Gallbladder wall abnormality in biliary atresia of mouse neonates and human infants.

Biliary atresia (BA) is characterized by the inflammation and obstruction of the extrahepatic bile ducts (EHBDs) in newborn infants. SOX17 is a master regulator of the fetal EHBDs formation. In mouse BA models, SOX17 reduction causes cell-autonomous epithelial shedding together with the ectopic appearance of SOX9-positive cystic duct-like epithelia in the gallbladder walls, resulting in the BA-like symptoms during the perinatal period. However, the similarities with the human BA gallbladders are still unclear. In the present study, we conducted the phenotypic analysis with the BA neonate mice, in order to compare with the gallbladder wall phenotype of human BA infants. The most characteristic phenotype of the BA gallbladders is the ectopic appearance of SOX9-positive peribiliary glands (PBGs), so-called pseudopyloric glands (PPGs).

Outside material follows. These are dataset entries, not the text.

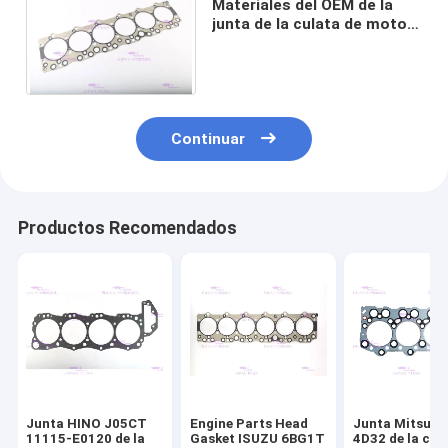
Materiales del OEM de la
junta de la culata de motor
del cilindro de ISUZU 6BG1T
1-11141196-1
Continuar
Productos Recomendados
Junta HINO J05CT
Engine Parts Head
Junta Mitsubi
11115-E0120 de la
Gasket ISUZU 6BG1T
4D32 de la cul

Next we examined SOX17/SOX9 expression profiles of human gallbladders in thirteen BA infants. Among them, five BA cases showed a loss or drastic reduction of SOX17-positive signals throughout the whole region of gallbladder epithelia (SOX17-low group). Even in the remaining eight gallbladders (SOX17-high group), the epithelial cells near the decidual sites were frequently reduced in the SOX17-positive signal intensity. Most interestingly, the most characteristic phenotype of human BA gallbladders is the increased density of PBG/PPG-like glands in the gallbladder body, especially near the epithelial decidual site, indicating the PBG/PPG formation as a common phenotype between human BA and mouse BA gallbladders. These findings provide the first evidence of the potential contribution of SOX17 reduction and PBG/PPG formation to the early pathogenesis in human BA gallbladders.